Sayın Howard Georgi'nin, çok doğru bir şekilde tanımladığı gibi "melekut"; elbette ışıktan hızlıdır, madde değildir, maddeyi oluşturmaktadır. Allah'ın emrinde-elindedir ve her şeye vücut vermektedir. Bakın Kur'an ne diyor:
Her şeyin "melekût"u(maddenin ruhu-özü) elinde bulunan (Allah), ne Yücedir! Sizin dönüşünüz O'nadır.
[YASİN (36)/83]
Sonsuz Yüce Allah, tüm evrenleri, Nur'undan yarattı. Nur'unun ilk türevi; "melekler", "insanların ruhları" ve "melekut"tur.
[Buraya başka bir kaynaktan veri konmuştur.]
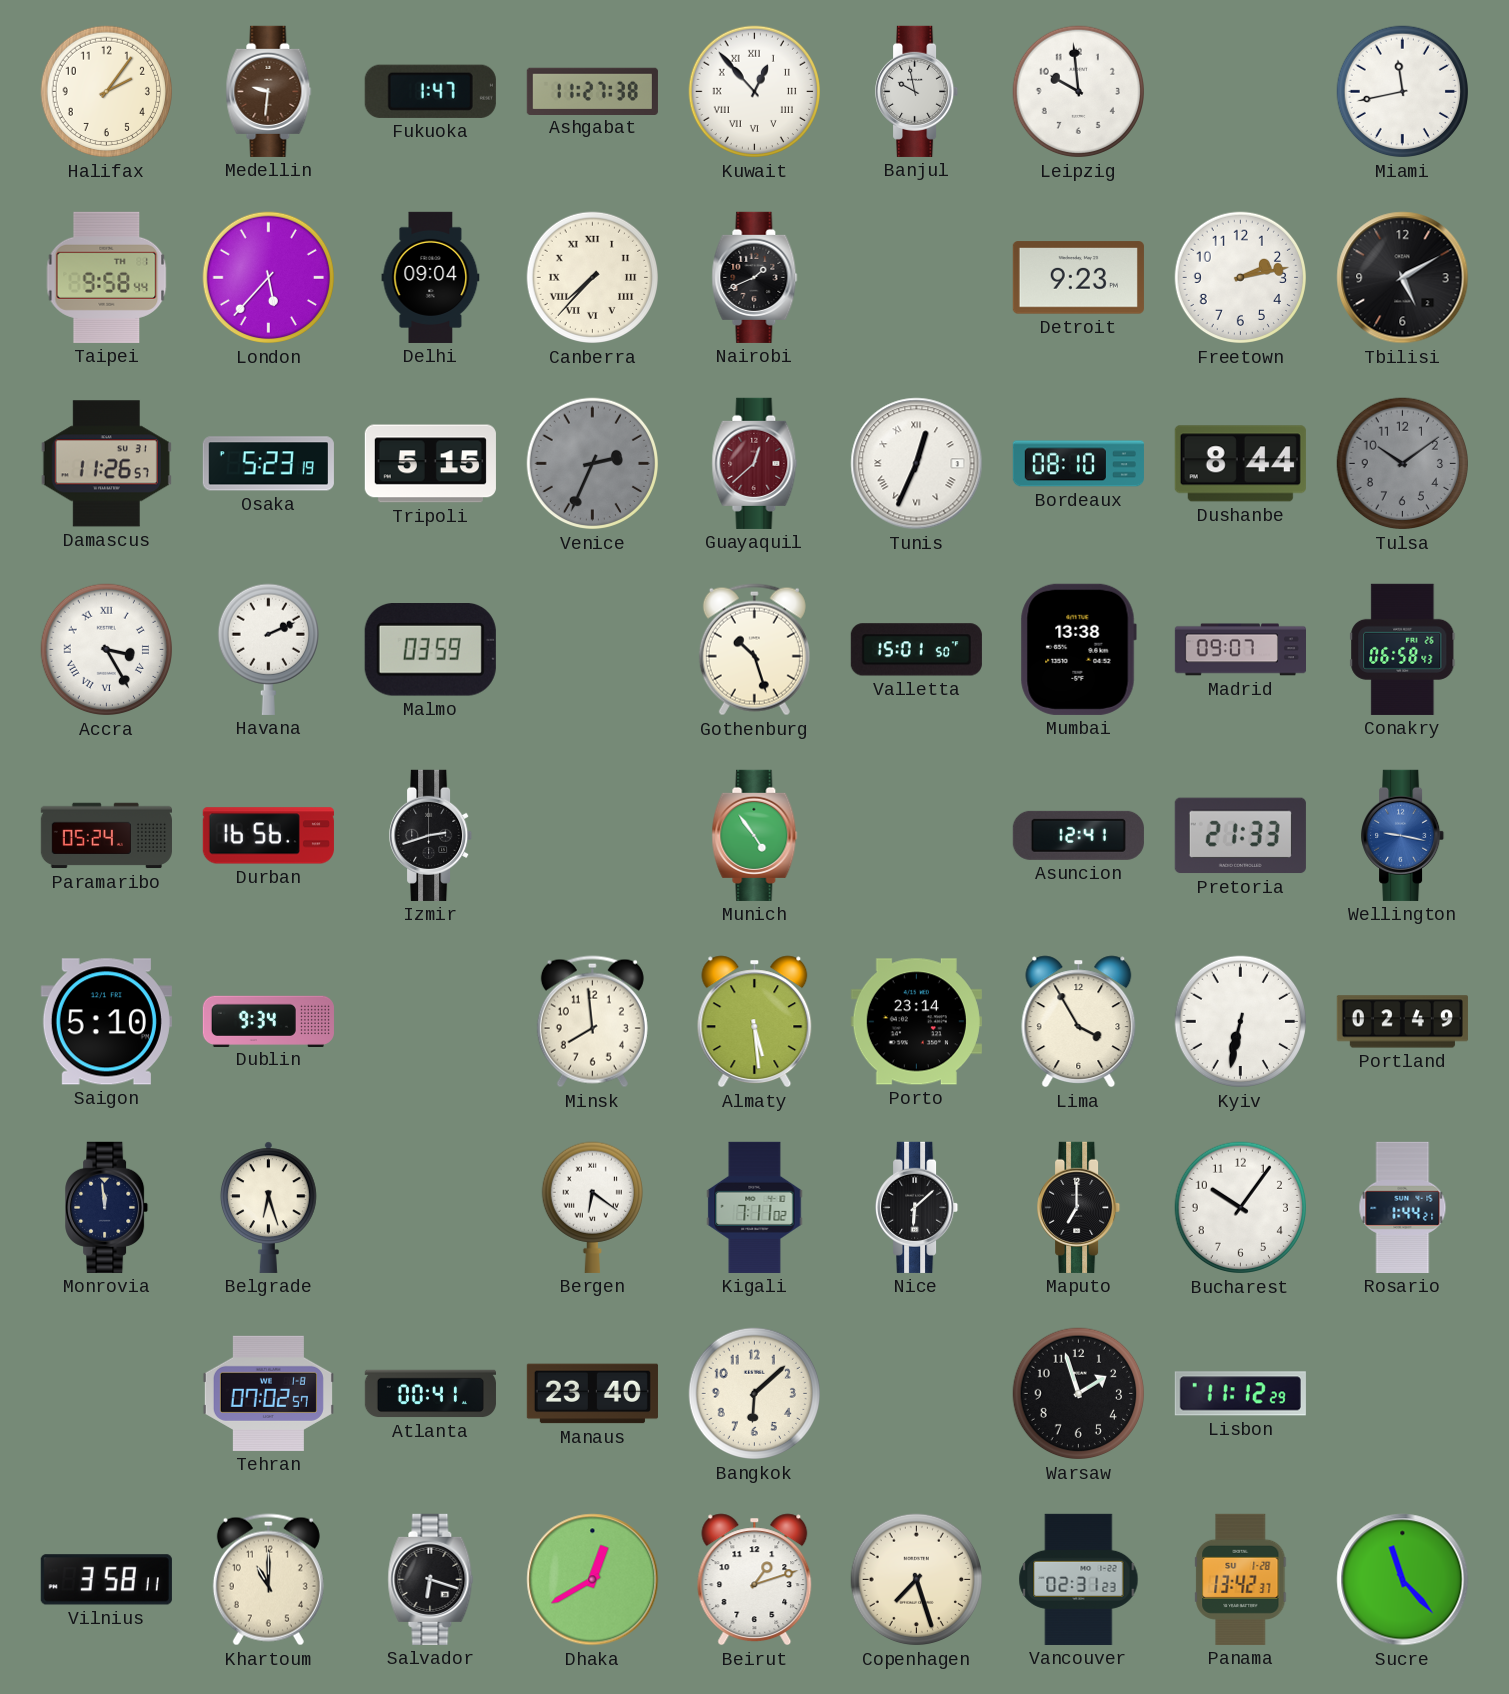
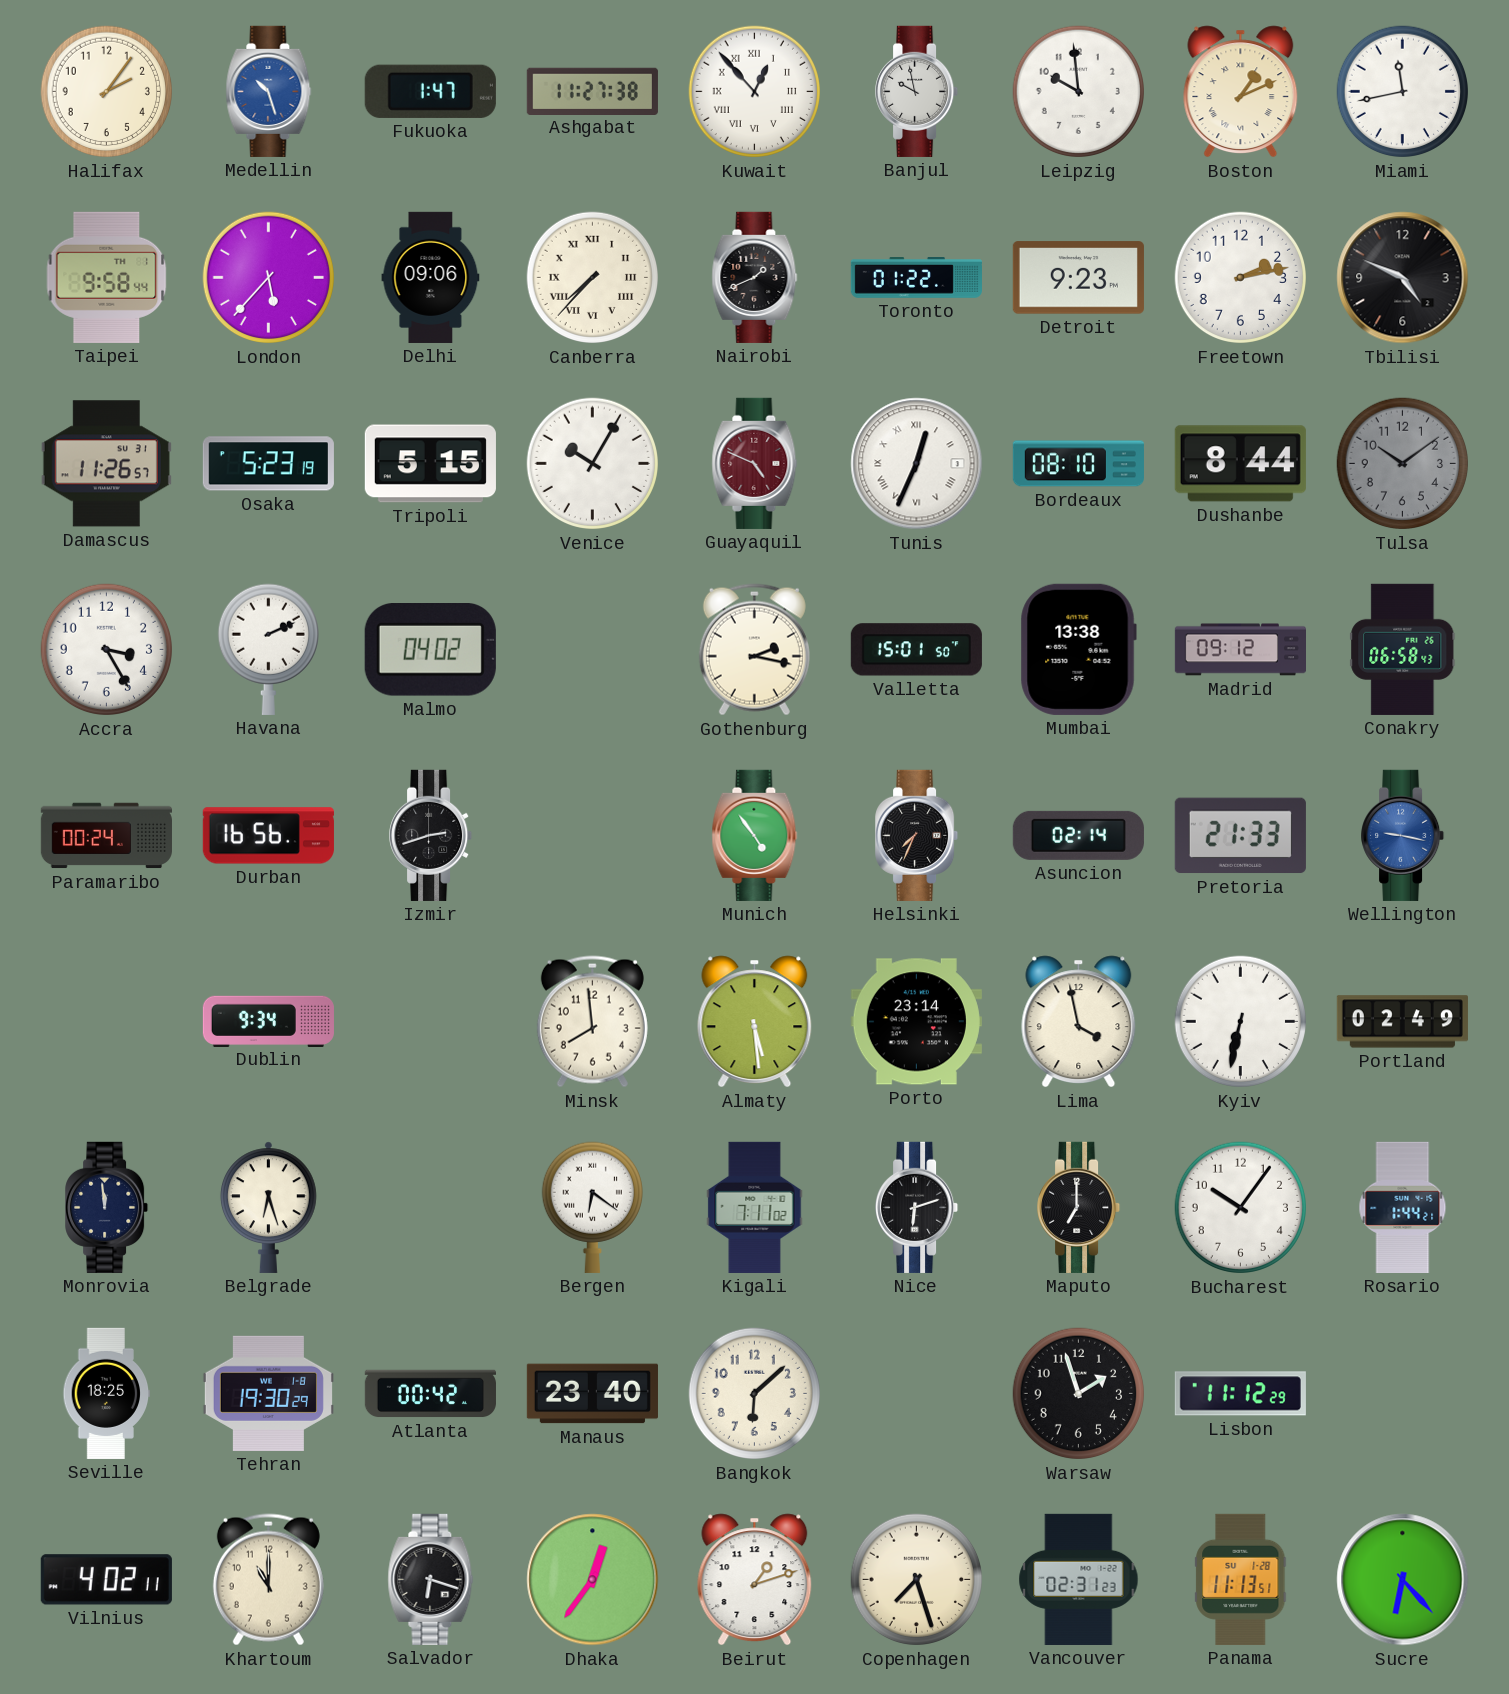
Medellin: 9:31 -> 10:27
Medellin dial: brown -> blue
Boston: none -> 1:11
Delhi: 09:04 -> 09:06
Toronto: none -> 01:22
Tbilisi: 5:10 -> 4:49
Venice: 2:34 -> 10:05
Venice dial: grey -> white
Guayaquil: 12:38 -> 4:49
Accra numerals: Roman -> Arabic
Malmo: 03:59 -> 04:02
Gothenburg: 10:27 -> 2:17
Madrid: 09:07 -> 09:12
Paramaribo: 05:24 -> 00:24
Helsinki: none -> 7:34
Asuncion: 12:41 -> 02:14
Saigon: 5:10 -> none
Lima: 3:55 -> 3:58
Nice: 6:08 -> 6:12
Seville: none -> 18:25
Tehran: 07:02 -> 19:30
Atlanta: 00:41 -> 00:42
Vilnius: 3:58 -> 4:02
Dhaka: 12:40 -> 12:36
Panama: 13:42 -> 11:13
Sucre: 11:23 -> 6:23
Bütün bu nurani varlıklar, bilinçlidir ve Allah'ın mutlak emrindedir. İnsanoğlu, bilim yoluyla "melekut"u bilecek, ancak onu kontrol altına alamayacaktır. Şayet teşebbüs ederse, başarısızlığa uğrayacaktır. "Melekut"u ele geçiren ve onu kontrol eden bir kimse; her şeyi yeniden yaratıp, yok edebilir. Bu durum, Allah'ın dışında bir ilah olma teşebbüsüdür ve imkansızdır.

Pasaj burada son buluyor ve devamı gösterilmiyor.